In [1]:
import os
os.sys.path.append(os.path.dirname(os.path.abspath('.')))

## 数据准备

In [2]:
import numpy as np
from datasets.dataset import load_breast_cancer
from model_selection.train_test_split import train_test_split

In [3]:
data = load_breast_cancer()
X = data.data
Y = data.target

X_train, X_test, Y_train, Y_test = train_test_split(X, Y, test_size=0.2)

## KNN
首先定义一个距离度量函数。

In [4]:
# 欧氏距离
def E_dist(a:list,b:list):
    a=np.array(a)
    b=np.array(b)
    return np.linalg.norm(a-b)

KNN模型不需要训练，他把训练数据存储起来，给定一个测试(验证)样本，直接在训练样本库中对比、搜索出最近的邻居所对应的标签。

首先定义查找邻居的函数。

In [5]:
# # 返回单个测试样本的前k个邻居
# def get_nb_of_one(X_train, Y_train, x_test, k=3, dist=E_dist):
#     dists = []

#     for idx in range(len(X_train)):
#         cur_dist = dist(x_test, X_train[idx])
#         dists.append((Y_train[idx], cur_dist))    # 首位为标签，末位为距离
#     dists.sort(key=lambda x: x[1])    # 按照距离排序

#     return dists[:k]

返回前k个邻居之后，这些邻居会有不同的标签，还需要投票选出出现次数最多的标签。

In [6]:
# # 投票选出neighbors中出现次数最多的标签
# from collections import Counter


# def Vote(neighbors):
#     counter = Counter()
#     for idx in range(len(neighbors)):
#         dist=neighbors[idx][1]
#         counter[label] += 1/(dist+1)    # 首位(标签)计数，权重为距离的倒数
#     return counter.most_common(1)[0][0]

这样一来，就可以返回单个样本在训练数据库中最近邻邻居的标签了，即预测标签。
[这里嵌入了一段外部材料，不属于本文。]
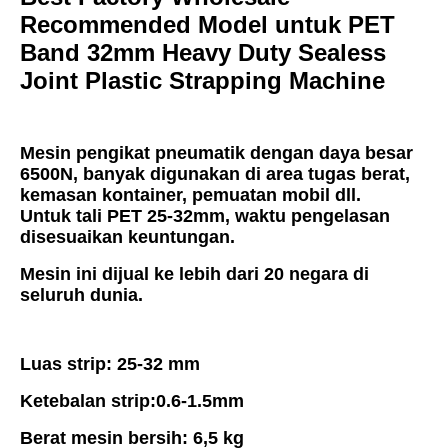
Recommended Model untuk PET 
Band 32mm Heavy Duty Sealess 
Joint Plastic Strapping Machine
Mesin pengikat pneumatik dengan daya besar 
6500N, banyak digunakan di area tugas berat, 
kemasan kontainer, pemuatan mobil dll.
Untuk tali PET 25-32mm, waktu pengelasan 
disesuaikan keuntungan.
Mesin ini dijual ke lebih dari 20 negara di 
seluruh dunia.
Luas strip: 25-32 mm
Ketebalan strip:0.6-1.5mm
Berat mesin bersih: 6,5 kg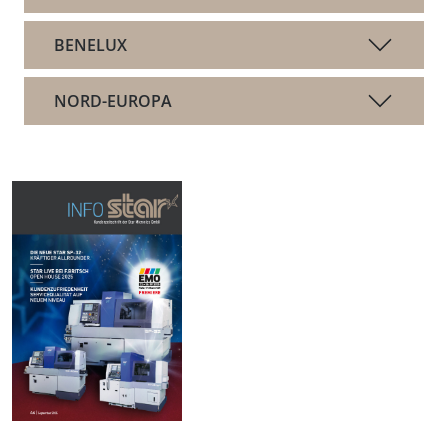
BENELUX
NORD-EUROPA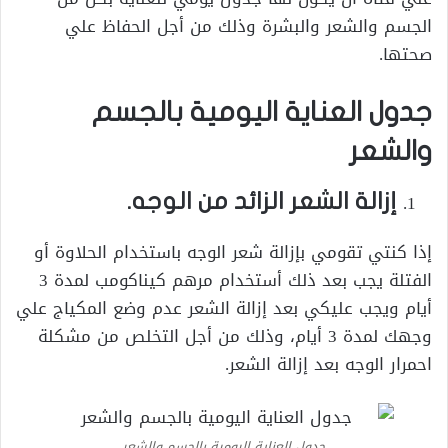
الجسم والشعر والبشرة وذلك من أجل الحفاظ علي
صحتها.
جدول العناية اليومية بالجسم
والشعر
إزالة الشعر الزائد من الوجه.
إذا كنتي تقومي بإزالة شعر الوجه باستخدام الحلاوة أو
الفتلة يجب بعد ذلك أستخدام مرهم كيناكومب لمدة 3
أيام ويجب عليكي بعد إزالة الشعر عدم وضع المكياج علي
وجهك لمدة 3 أيام، وذلك من أجل التخلص من مشكلة
احمرار الوجه بعد إزالة الشعر.
جدول العناية اليومية بالجسم والشعر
接下来再定义一个有批量预测功能的函数。

In [7]:
# def predict(X_test):
#     Y_pred=[]
#     for x_test in X_test:
#         neighbors=get_nb_of_one(X_train,Y_train,x_test)
#         Y_pred.append(Vote(neighbors))
#     return np.array(Y_pred)

## 封装
基本功能都完成之后，把这些模块都封装起来，实现一个类SKlearn的KNN类。

In [8]:
from collections import Counter


class KNN:
    def __init__(self, n_neighbors=5, metric=E_dist):
        self.X_train = None
        self.Y_train = None
        self.k = n_neighbors
        self.metric = metric

    def fit(self, X_train, Y_train):
        # 模型不改变输入数据，所以这里等号赋值没有问题
        self.X_train = X_train
        self.Y_train = Y_train

    def __get_nb_of_one(self, x_test):
        dists = []

        for idx in range(len(self.X_train)):
            cur_dist = self.metric(x_test, self.X_train[idx])
            dists.append((self.Y_train[idx], cur_dist))    # 首位为标签，末位为距离
        dists.sort(key=lambda x: x[1])    # 按照距离排序

        return dists[:self.k]

    def __vote(self, neighbors):
        counter = Counter()
        for idx in range(len(neighbors)):
            dist = neighbors[idx][1]
            label = neighbors[idx][0]
            counter[label] += 1/(dist+1)    # 首位(标签)计数，权重为距离的倒数
        return counter.most_common(1)[0][0]

    def predict(self, X_test):
        Y_pred = []
        for x_test in X_test:
            neighbors = self.__get_nb_of_one(x_test)
            Y_pred.append(self.__vote(neighbors))
        return np.array(Y_pred)

In [9]:
knn = KNN()
knn.fit(X_train, Y_train)
Y_pred = knn.predict(X_test)
print('acc:{}'.format(np.sum(Y_pred == Y_test)/len(Y_test)))

acc:0.956140350877193


完整代码中使用了KD树进行优化。